Authors: Christine S. Feldman
“I see.”
He slipped the bag from her shoulder and put it over his own. “This it?”
“Yeah.”
“We’re out this way.”
Without looking back, Danny led the way through the crowd of people and out to where his beat up old pickup truck sat.
Welcome home, Callie thought with a wistful pang as she followed him out.
• • •
Danny walked ahead of Callie to allow himself a few moments to absorb the impact of seeing her again. He hadn’t expected it to hit him this hard, and he hoped it didn’t show on his face.
He hardly recognized her. It wasn’t that she looked very different. There were subtle changes, of course, some that he wasn’t sure he could even put his finger on, but she still looked like Callie.
But she was different somehow. Older. Harder. Not the same girl he had known. She was a woman now, and she carried herself like one.
She also looked exhausted, Danny thought grimly, as he led the way among the parked cars. There were dark circles under her eyes, and she was much too pale. But then he had always thought that. A little sunshine and fresh air would do her a world of good compared to the smog of New York City. Other than that, though, she was as lean and lithe as ever.
He risked a backwards glance at her over his shoulder. She moved with a confident, sure stride that had not been there before, and when she caught him looking at her, she didn’t look away first. He did.
Emotions warred within him. Relief at seeing her safe and sound after years away from home doing God knew what. Bitterness at the easy way she seemed to cut him out of her life despite everything that should have linked them.
But he ought to have hugged her, a small voice inside him insisted. He ought to have held her and told her how good it was to have her back home instead of letting her get away with that aloof little one-armed excuse for a hug. It had been easy enough to do such things when she was his best friend’s kid sister, but harder now. This woman walking with him seemed very different from that girl. He wasn’t sure he knew her.
She smiled when she saw his truck, and it was a beautiful smile, one that made him suddenly nostalgic for older days when things were simpler between them. “Some things never change, do they?” she asked wryly, running a hand over a dent in the truck’s fender, caused years ago in a misadventure with Elliot.
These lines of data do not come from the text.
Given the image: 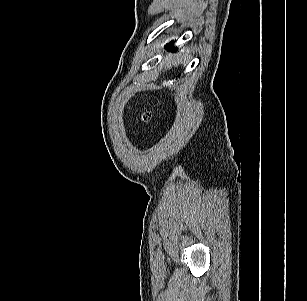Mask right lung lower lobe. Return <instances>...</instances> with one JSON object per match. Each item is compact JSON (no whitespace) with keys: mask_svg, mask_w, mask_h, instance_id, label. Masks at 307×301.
I'll return each instance as SVG.
<instances>
[{"mask_svg":"<svg viewBox=\"0 0 307 301\" xmlns=\"http://www.w3.org/2000/svg\"><path fill=\"white\" fill-rule=\"evenodd\" d=\"M169 47H170L171 49H173V51L176 50V49L174 48V43H173V42L169 43Z\"/></svg>","mask_w":307,"mask_h":301,"instance_id":"98d812e1","label":"right lung lower lobe"}]
</instances>
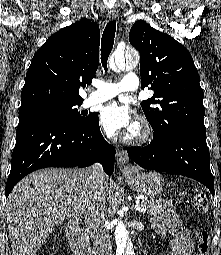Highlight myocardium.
I'll return each mask as SVG.
<instances>
[{
  "label": "myocardium",
  "instance_id": "obj_1",
  "mask_svg": "<svg viewBox=\"0 0 221 255\" xmlns=\"http://www.w3.org/2000/svg\"><path fill=\"white\" fill-rule=\"evenodd\" d=\"M152 128L148 121L139 119L134 126L126 133L124 140L127 143L140 145L150 140Z\"/></svg>",
  "mask_w": 221,
  "mask_h": 255
}]
</instances>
“Nothing wrong with that,” he said more shortly than he’d intended.
Her smile faded, and he wanted to kick himself. He didn’t want this visit to be a repeat of the last one, full of angry words and hurt feelings. There was a time, after Elliot’s death, that he thought they might have been closer to each other than to anyone else. Maybe they would never be able to recapture the easy camaraderie that used to exist between them, but surely they could be civil to each other.
In an effort to be more conciliatory, he opened the passenger’s side door for her and handed her the bag after she had settled into the seat. Then he closed the door and walked around to the driver’s side, thinking that this might turn out to be a very long ride.